Traps are usually large, conical and have a collection chamber at the apex of the cone into which the flies rise, become trapped and then die. The trap uses the behaviour of the fly to catch them. A large black round ball is suspended so that half of the ball is visible below the netting forming the cone. The flies are attracted to the ball and land to investigate. Once on the ball the flies crawl over it usually ending up on its upper surface. From here, having decided that there is nothing worth biting they fly directly upwards. This brings them into the conical netting. The collection chamber at the top of the trap is transparent and so the flies are attracted up into it. The flies enter through a funnel and once inside the chamber they die from dehydration in a day or so. These traps can be effective in localized areas and involve killing horseflies without the need for insecticides in traps which can easily be home made.

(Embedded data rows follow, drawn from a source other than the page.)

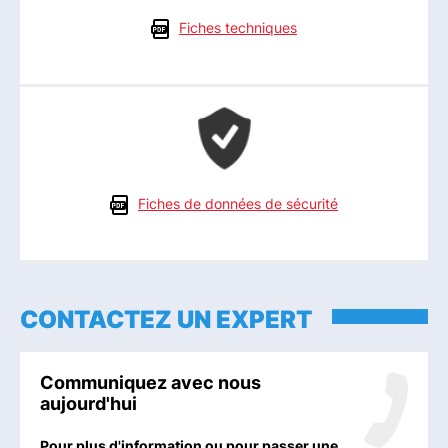
Fiches techniques
Fiches de données de sécurité
CONTACTEZ UN EXPERT
Communiquez avec nous
aujourd'hui
Pour plus d'information ou pour passer une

The use of insecticides as spot ons and pour ons is used mainly to treat against other livestock flies such as blowflies and warble flies. There is evidence that insecticides such as the pyrethroids are effective when first applied but the effects are short lived in relation to horsefly control. The use of self applicating methods such as face bags or back scrubbers has been used but although extremely effective against other flies, such as hornflies and faceflies, they are not very effective for horseflies. As far as humans are concerned the methods employed can be either repellents or traps or a combination of both. Traps are most effective when placed around the periphery of an area such as a garden to create a horsefly free zone. The positioning and amount of traps however need to be determined by trial and error as the population density and species will differ in different localities. The use of repellents involves either topical application onto the body with chemical such as diethyltoluamide-DEET-, citronella oil or eucalyptus oil. DEET can cause certain plastics to degrade, spectacle frames, watch faces etc, and no repellents should contact the eyes or lips. The use of these repellents is fine for the occasional trip out but become both expensive and laborious to apply when wanting to go out into the garden. In these situations it is probably better to use a impregnated patch or article of clothing. A light cotton jacket or a stick on patch can be effective at repelling horseflies. A garment can be soaked in DEET diluted in water to give effective protection. A cotton jacket (DEET affects some artificial fibres) weighing 120 grams can be impregnated by pouring 30ml of DEET into 250ml of water and immersing the garment into the solution. When not in use the jacket can be sealed in a plastic bag to retain the life of the DEET. A garment so soaked can be effective for several weeks.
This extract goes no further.